Конечно, подростку было боязно идти на религиозный диспут, но помолившись Богу, Гриша отправился в ближайший храм, мимо которого каждый день ходил в школу.
Из-за того, что ни он, ни его родители не были завсегдатаями православных богослужений, он не знал, как себя здесь вести. Подойдя к сердитому мужичку с короткой бородкой (видимо, к дьякону), он узнал, что батюшка «будут через 20 минут». Присев на лавочку, Гриша стал ожидать.
Священник прибыл даже раньше. Это был статный мужчина средних лет с внушительным торсом и красивым лицом. Когда он появился во дворе храма, все стали подходить к нему и целовать ему руку. Гришу, не разбиравшегося в православных обычаях и канонах, деталь эта неприятно поразила. Он уже читал в Новом Завете о том, что все христиане друг другу братья и никто из них не должен возвышаться над другими.
Дождавшись, когда отец Михаил (так его звали, Грише дьякон раньше сообщил) освободился и стал подниматься по ступенькам небольшого здания рядом с храмом, Гриша подошел, поздоровался и спросил, можно ли ему с ним поговорить. Священник поинтересовался, что у него за вопрос.
Проходя вслед за батюшкой в узенькую комнату, Гриша рассказал, что стал ходить на баптистские собрания и вот хотел бы разобраться, где истина. Услышав о баптистах, отец Михаил нахмурился и разговора поддерживать не стал:
– Еретики это, отщепенцы и раскольники. Никакой связи с ними не поддерживай и больше к ним не ходи.
– А что именно у них не так, покажите мне по Библии, пожалуйста, – попросил Гриша.
Священник совсем рассердился и повторил свои слова про еретиков. Библию искать и открывать не стал, но, правда, взял с полки ветхую брошюрку и вручил ее Грише:
– Вот, прочитай и через неделю принеси обратно. И больше к этим еретикам ни ногой, – с этими словами батюшка выразительно взмахнул рукой вверх, словно вворачивая шуруп в потолок.
Попрощавшись, Гриша вышел, а за оградой храма остановился, чтобы полистать брошюру. Это оказался «Противосектантский катехизис», составленный в далеком 1910 году. Жалко, конечно, что священник не раскрыл Библии, но эта книжечка – уже что-то.
Гриша отнесся к изучению катехизиса со всей серьезностью. Прежде всего, он сделал с него ксерокопию на случай, если обращаться к книжечке потребуется через месяц или позже. Далее, он внимательно его прочитал, открывая в Библии каждую упомянутую ссылку.
Вообще-то становиться «сектантом» ему самому не очень-то хотелось, так велико было в общество предубеждение против наименования «баптист». Поэтому он втайне надеялся найти в книжечке сверхубедительные доводы в пользу православия и против баптизма.

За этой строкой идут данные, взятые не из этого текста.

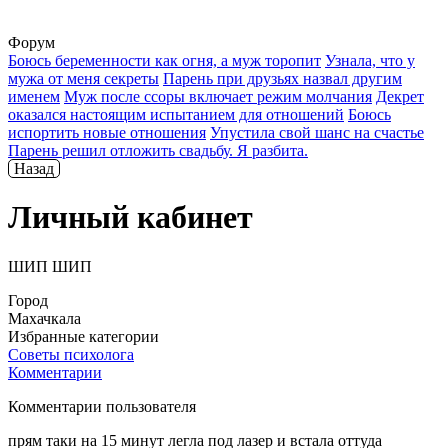
Форум
Боюсь беременности как огня, а муж торопит
Узнала, что у
мужа от меня секреты
Парень при друзьях назвал другим
именем
Муж после ссоры включает режим молчания
Декрет
оказался настоящим испытанием для отношений
Боюсь
испортить новые отношения
Упустила свой шанс на счастье
Парень решил отложить свадьбу. Я разбита.
Назад
Личный кабинет
ШИП ШИП
Город
Махачкала
Избранные категории
Советы психолога
Комментарии
Комментарии пользователя
прям таки на 15 минут легла под лазер и встала оттуда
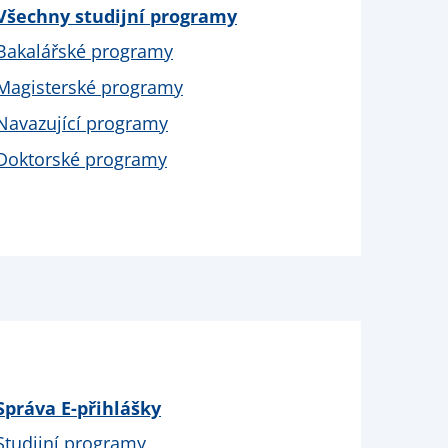
Všechny studijní programy
Bakalářské programy
Magisterské programy
Navazující programy
Doktorské programy
Správa E-přihlášky
Studijní programy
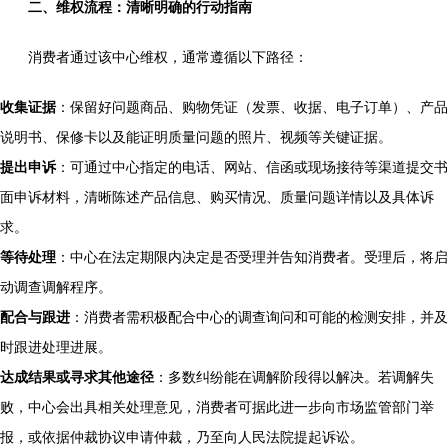
二、维权流程：清晰明确的行动指南
消费者通过该中心维权，通常遵循以下路径：
收集证据
：保留好问题商品、购物凭证（发票、收据、电子订单）、产品
说明书、保修卡以及能证明质量问题的照片、视频等关键证据。
提出申诉
：可通过中心指定的电话、网站、信函或现场接待等渠道提交书
面申诉材料，清晰陈述产品信息、购买情况、质量问题详情以及具体诉
求。
等待处理
：中心在法定期限内决定是否受理并告知消费者。受理后，将启
动调查调解程序。
配合与跟进
：消费者需积极配合中心的调查询问和可能的检测安排，并及
时跟进处理进展。
达成结果或寻求其他途径
：多数纠纷能在调解阶段得以解决。若调解失
败，中心会出具相关处理意见，消费者可据此进一步向市场监管部门举
报，或依据仲裁协议申请仲裁，乃至向人民法院提起诉讼。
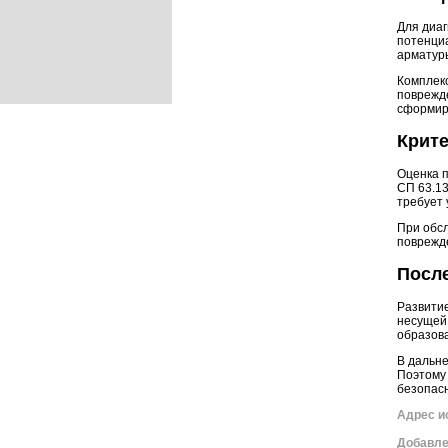
Для диа
потенциа
арматуры
Комплек
поврежд
сформир
Крите
Оценка п
СП 63.1
требует 
При обс
поврежде
После
Развити
несущей 
образов
В дальн
Поэтому
безопасн
Адрес и
Добавл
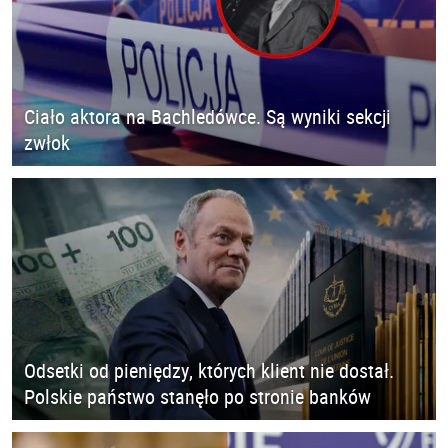
Ciało aktora na Bachledówce. Są wyniki sekcji
zwłok
Odsetki od pieniędzy, których klient nie dostał.
Polskie państwo stanęło po stronie banków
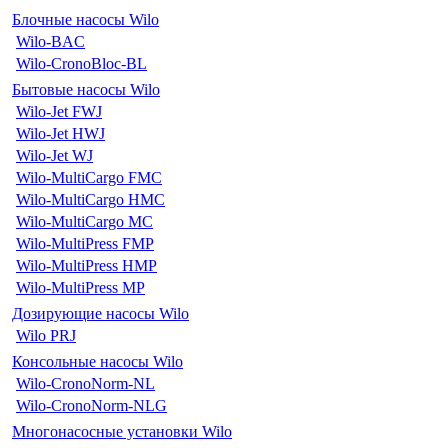
Блочные насосы Wilo
Wilo-BAC
Wilo-CronoBloc-BL
Бытовые насосы Wilo
Wilo-Jet FWJ
Wilo-Jet HWJ
Wilo-Jet WJ
Wilo-MultiCargo FMC
Wilo-MultiCargo HMC
Wilo-MultiCargo MC
Wilo-MultiPress FMP
Wilo-MultiPress HMP
Wilo-MultiPress MP
Дозирующие насосы Wilo
Wilo PRJ
Консольные насосы Wilo
Wilo-CronoNorm-NL
Wilo-CronoNorm-NLG
Многонасосные установки Wilo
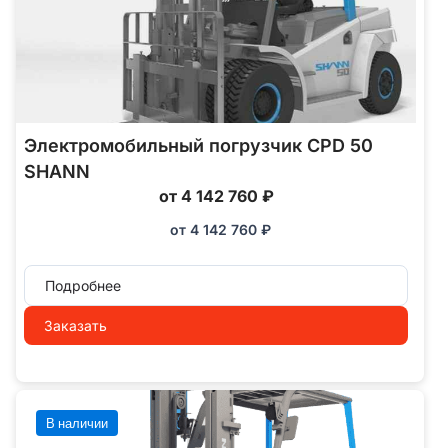
Электромобильный погрузчик CPD 50
SHANN
от 4 142 760 ₽
от
4 142 760
₽
Подробнее
Заказать
В наличии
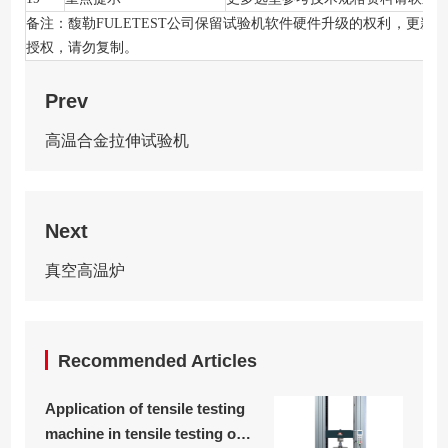
备注：馥勒FULETEST公司保留试验机软件硬件升级的权利，更
授权，请勿复制。
Prev
高温合金拉伸试验机
Next
真空高温炉
Recommended Articles
Application of tensile testing
machine in tensile testing of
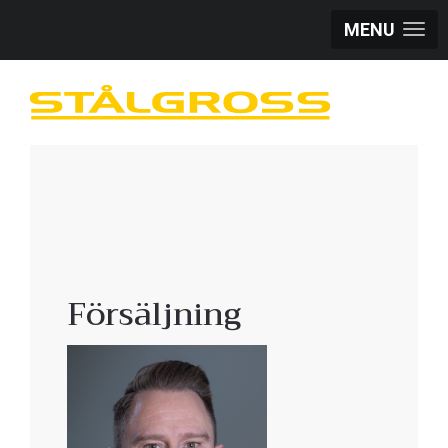
MENU
Försäljning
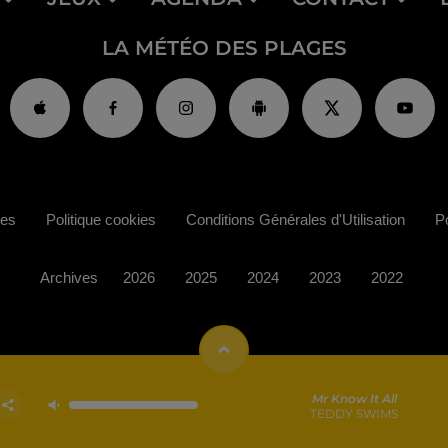
LA MÉTÉO DES PLAGES
ies
Politique cookies
Conditions Générales d'Utilisation
Po
Archives
2026
2025
2024
2023
2022
Mr Know It All
TEDDY SWIMS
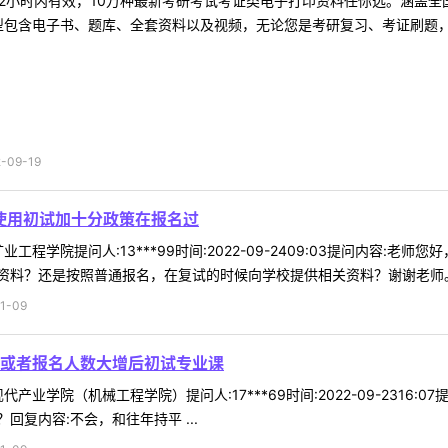
2小时内有效，10万种最新考研考试考证类电子打印资料任你选。涵盖全国
型包含电子书、题库、全套资料以及视频，无论您是考研复习、考证刷题，还
09-19
生使用初试加十分政策在报名过
工程学院提问人:13***99时间:2022-09-2409:03提问内容:
料？还是按照普通报名，在复试的时候向学校提供相关资料？谢谢老师。回复
1-09
或者报名人数大增后初试专业课
产业学院（机械工程学院）提问人:17***69时间:2022-09-231
复内容:不会，和往年持平 ...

Он еще подумал, что когда найдет эти доводы, то сходит с ними к Геннадию Львовичу для успокоения совести, а потом, пожалуй, начнет посещать православный храм. Правда, перед его глазами тут же всплыла сцена целования пухлой ручки отца Михаила, и Гришу передернуло.
По мере продвижения по брошюрке надежды Гриши таяли, как грязный мартовский сугроб, а где-то на середине от них не осталось и следа. На их месте выросли разочарование и вопрос: «И это все?»
И это вся защита православия от «ереси» баптизма? Книжечка была сплошь голословна и неубедительна, Библией приводимые ей утверждения не подтверждались, а аргументация была примерно того же уровня, что гневные выкрики отца Михаила: еретики, отступники… Объяснения ключевых положений были либо натянутыми, либо отсутствовали вовсе.
Уж на что Петька Карасев, с которым Гриша иногда возвращался с собрания, не был богословом, но из его обрывочных фраз Гриша почерпнул больше обоснованной информации о различиях православия и баптизма, чем из разговора со священником и прочтения катехизиса.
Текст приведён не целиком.